### TASK PROMPT
Could you retype the entries below exactly, omitting every picture?

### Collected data
--*--
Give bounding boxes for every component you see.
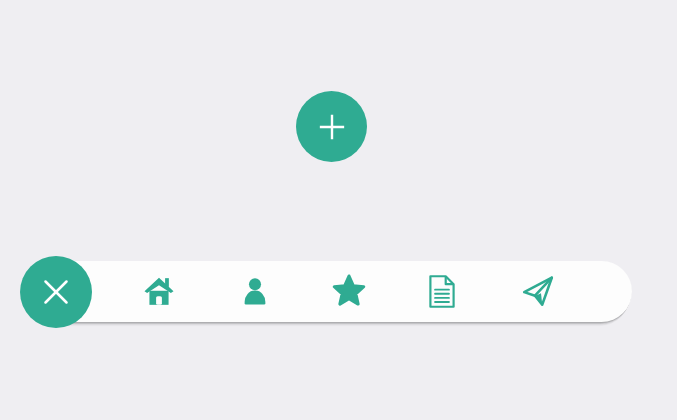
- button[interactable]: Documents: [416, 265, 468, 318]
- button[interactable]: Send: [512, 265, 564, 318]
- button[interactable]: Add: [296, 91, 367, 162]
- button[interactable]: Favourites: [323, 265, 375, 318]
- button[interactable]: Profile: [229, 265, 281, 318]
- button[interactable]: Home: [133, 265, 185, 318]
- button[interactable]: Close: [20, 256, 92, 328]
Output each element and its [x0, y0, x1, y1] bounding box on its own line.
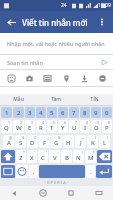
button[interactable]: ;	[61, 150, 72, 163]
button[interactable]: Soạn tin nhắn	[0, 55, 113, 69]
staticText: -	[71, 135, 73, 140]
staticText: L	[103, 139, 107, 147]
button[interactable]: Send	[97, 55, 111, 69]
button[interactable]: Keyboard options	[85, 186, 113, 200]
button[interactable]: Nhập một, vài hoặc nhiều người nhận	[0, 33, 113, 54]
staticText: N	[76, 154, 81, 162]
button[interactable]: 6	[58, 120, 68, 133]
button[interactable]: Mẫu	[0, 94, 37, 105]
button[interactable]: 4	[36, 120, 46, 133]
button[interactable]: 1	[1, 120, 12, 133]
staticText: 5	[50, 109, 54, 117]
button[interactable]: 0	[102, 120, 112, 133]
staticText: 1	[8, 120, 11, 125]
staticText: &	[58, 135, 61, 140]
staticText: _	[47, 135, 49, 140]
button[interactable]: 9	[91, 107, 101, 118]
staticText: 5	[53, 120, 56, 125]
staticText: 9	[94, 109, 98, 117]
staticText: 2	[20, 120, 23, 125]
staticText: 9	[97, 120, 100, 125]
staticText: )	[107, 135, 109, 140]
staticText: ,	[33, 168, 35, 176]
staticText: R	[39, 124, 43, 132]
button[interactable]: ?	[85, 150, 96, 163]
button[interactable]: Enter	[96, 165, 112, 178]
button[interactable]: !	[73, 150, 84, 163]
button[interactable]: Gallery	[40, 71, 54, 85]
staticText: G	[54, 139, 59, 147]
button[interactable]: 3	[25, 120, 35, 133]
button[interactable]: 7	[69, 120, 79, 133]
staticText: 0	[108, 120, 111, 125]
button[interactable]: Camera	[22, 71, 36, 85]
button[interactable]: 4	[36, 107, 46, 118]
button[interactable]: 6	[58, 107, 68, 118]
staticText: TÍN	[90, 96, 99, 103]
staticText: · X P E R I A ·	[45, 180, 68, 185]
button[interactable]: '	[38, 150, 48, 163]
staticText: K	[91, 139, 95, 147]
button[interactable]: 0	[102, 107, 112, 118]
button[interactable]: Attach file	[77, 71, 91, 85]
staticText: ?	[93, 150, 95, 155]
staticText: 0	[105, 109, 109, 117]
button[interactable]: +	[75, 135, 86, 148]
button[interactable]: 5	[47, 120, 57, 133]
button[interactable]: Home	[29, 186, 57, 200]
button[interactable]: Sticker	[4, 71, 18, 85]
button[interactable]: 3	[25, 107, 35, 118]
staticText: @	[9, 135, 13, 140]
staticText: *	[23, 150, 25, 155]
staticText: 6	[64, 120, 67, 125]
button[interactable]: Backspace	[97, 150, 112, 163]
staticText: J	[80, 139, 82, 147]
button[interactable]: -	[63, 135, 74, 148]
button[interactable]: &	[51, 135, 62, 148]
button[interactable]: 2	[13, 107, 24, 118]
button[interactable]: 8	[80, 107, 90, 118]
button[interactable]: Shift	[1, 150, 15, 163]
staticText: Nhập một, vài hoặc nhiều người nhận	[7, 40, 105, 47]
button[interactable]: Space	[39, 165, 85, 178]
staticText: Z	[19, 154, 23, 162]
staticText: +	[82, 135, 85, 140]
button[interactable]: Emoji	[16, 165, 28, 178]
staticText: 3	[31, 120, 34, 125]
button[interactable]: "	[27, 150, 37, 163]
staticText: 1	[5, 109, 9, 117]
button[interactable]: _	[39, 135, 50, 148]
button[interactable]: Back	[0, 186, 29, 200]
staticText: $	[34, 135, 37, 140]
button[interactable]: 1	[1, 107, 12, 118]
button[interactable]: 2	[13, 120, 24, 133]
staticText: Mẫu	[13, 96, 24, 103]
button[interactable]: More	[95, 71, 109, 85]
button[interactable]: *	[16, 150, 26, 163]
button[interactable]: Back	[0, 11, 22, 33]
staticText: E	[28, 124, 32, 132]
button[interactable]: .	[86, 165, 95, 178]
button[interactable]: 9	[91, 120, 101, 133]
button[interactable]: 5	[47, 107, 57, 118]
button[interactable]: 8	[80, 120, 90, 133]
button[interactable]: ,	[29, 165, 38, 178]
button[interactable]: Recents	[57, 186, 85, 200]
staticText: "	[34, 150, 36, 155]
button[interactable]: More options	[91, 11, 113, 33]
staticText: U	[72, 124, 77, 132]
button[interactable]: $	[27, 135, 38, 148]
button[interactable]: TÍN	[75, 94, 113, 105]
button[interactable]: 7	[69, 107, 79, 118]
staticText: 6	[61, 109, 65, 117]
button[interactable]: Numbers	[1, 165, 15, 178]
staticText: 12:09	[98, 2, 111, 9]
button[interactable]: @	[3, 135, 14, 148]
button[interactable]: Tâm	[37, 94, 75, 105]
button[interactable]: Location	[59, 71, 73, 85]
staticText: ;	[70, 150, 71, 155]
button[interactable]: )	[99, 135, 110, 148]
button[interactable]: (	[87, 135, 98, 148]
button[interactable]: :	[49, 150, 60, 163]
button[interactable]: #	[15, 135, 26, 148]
--*--
### REPLY
Give bounding boxes for every component you see.
- button[interactable]: Documents: [416, 265, 468, 318]
- button[interactable]: Send: [512, 265, 564, 318]
- button[interactable]: Add: [296, 91, 367, 162]
- button[interactable]: Favourites: [323, 265, 375, 318]
- button[interactable]: Profile: [229, 265, 281, 318]
- button[interactable]: Home: [133, 265, 185, 318]
- button[interactable]: Close: [20, 256, 92, 328]
Output each element and its [x0, y0, x1, y1] bounding box on its own line.
button[interactable]: ;	[61, 150, 72, 163]
button[interactable]: Soạn tin nhắn	[0, 55, 113, 69]
staticText: -	[71, 135, 73, 140]
staticText: L	[103, 139, 107, 147]
button[interactable]: Send	[97, 55, 111, 69]
button[interactable]: Keyboard options	[85, 186, 113, 200]
button[interactable]: Nhập một, vài hoặc nhiều người nhận	[0, 33, 113, 54]
staticText: N	[76, 154, 81, 162]
button[interactable]: 6	[58, 120, 68, 133]
button[interactable]: Mẫu	[0, 94, 37, 105]
button[interactable]: 4	[36, 120, 46, 133]
button[interactable]: 1	[1, 120, 12, 133]
staticText: 5	[50, 109, 54, 117]
button[interactable]: 0	[102, 120, 112, 133]
staticText: 1	[8, 120, 11, 125]
staticText: &	[58, 135, 61, 140]
staticText: _	[47, 135, 49, 140]
button[interactable]: 9	[91, 107, 101, 118]
staticText: 5	[53, 120, 56, 125]
staticText: 9	[94, 109, 98, 117]
staticText: 2	[20, 120, 23, 125]
staticText: 9	[97, 120, 100, 125]
staticText: )	[107, 135, 109, 140]
staticText: ,	[33, 168, 35, 176]
staticText: R	[39, 124, 43, 132]
button[interactable]: ?	[85, 150, 96, 163]
button[interactable]: Enter	[96, 165, 112, 178]
button[interactable]: !	[73, 150, 84, 163]
button[interactable]: Gallery	[40, 71, 54, 85]
staticText: G	[54, 139, 59, 147]
button[interactable]: 3	[25, 120, 35, 133]
button[interactable]: 7	[69, 120, 79, 133]
staticText: 0	[108, 120, 111, 125]
button[interactable]: Camera	[22, 71, 36, 85]
button[interactable]: 4	[36, 107, 46, 118]
button[interactable]: 6	[58, 107, 68, 118]
staticText: TÍN	[90, 96, 99, 103]
staticText: · X P E R I A ·	[45, 180, 68, 185]
button[interactable]: '	[38, 150, 48, 163]
staticText: K	[91, 139, 95, 147]
button[interactable]: 0	[102, 107, 112, 118]
button[interactable]: Attach file	[77, 71, 91, 85]
staticText: ?	[93, 150, 95, 155]
staticText: 0	[105, 109, 109, 117]
button[interactable]: +	[75, 135, 86, 148]
button[interactable]: 5	[47, 120, 57, 133]
button[interactable]: Home	[29, 186, 57, 200]
button[interactable]: Sticker	[4, 71, 18, 85]
button[interactable]: 3	[25, 107, 35, 118]
staticText: @	[9, 135, 13, 140]
staticText: *	[23, 150, 25, 155]
staticText: 6	[64, 120, 67, 125]
button[interactable]: Backspace	[97, 150, 112, 163]
staticText: J	[80, 139, 82, 147]
button[interactable]: -	[63, 135, 74, 148]
button[interactable]: &	[51, 135, 62, 148]
button[interactable]: 2	[13, 107, 24, 118]
button[interactable]: 8	[80, 107, 90, 118]
button[interactable]: Shift	[1, 150, 15, 163]
staticText: Nhập một, vài hoặc nhiều người nhận	[7, 40, 105, 47]
button[interactable]: Space	[39, 165, 85, 178]
staticText: Z	[19, 154, 23, 162]
staticText: +	[82, 135, 85, 140]
button[interactable]: Emoji	[16, 165, 28, 178]
staticText: 3	[31, 120, 34, 125]
button[interactable]: "	[27, 150, 37, 163]
staticText: 1	[5, 109, 9, 117]
button[interactable]: _	[39, 135, 50, 148]
button[interactable]: Back	[0, 186, 29, 200]
staticText: $	[34, 135, 37, 140]
button[interactable]: 1	[1, 107, 12, 118]
button[interactable]: 2	[13, 120, 24, 133]
staticText: Mẫu	[13, 96, 24, 103]
button[interactable]: More	[95, 71, 109, 85]
button[interactable]: *	[16, 150, 26, 163]
button[interactable]: Back	[0, 11, 22, 33]
staticText: E	[28, 124, 32, 132]
button[interactable]: .	[86, 165, 95, 178]
button[interactable]: 9	[91, 120, 101, 133]
button[interactable]: 5	[47, 107, 57, 118]
button[interactable]: 8	[80, 120, 90, 133]
button[interactable]: ,	[29, 165, 38, 178]
button[interactable]: Recents	[57, 186, 85, 200]
staticText: "	[34, 150, 36, 155]
button[interactable]: More options	[91, 11, 113, 33]
staticText: U	[72, 124, 77, 132]
button[interactable]: $	[27, 135, 38, 148]
button[interactable]: TÍN	[75, 94, 113, 105]
button[interactable]: 7	[69, 107, 79, 118]
staticText: 6	[61, 109, 65, 117]
button[interactable]: Numbers	[1, 165, 15, 178]
staticText: 12:09	[98, 2, 111, 9]
button[interactable]: @	[3, 135, 14, 148]
button[interactable]: Tâm	[37, 94, 75, 105]
button[interactable]: Location	[59, 71, 73, 85]
staticText: ;	[70, 150, 71, 155]
button[interactable]: )	[99, 135, 110, 148]
button[interactable]: (	[87, 135, 98, 148]
button[interactable]: :	[49, 150, 60, 163]
button[interactable]: #	[15, 135, 26, 148]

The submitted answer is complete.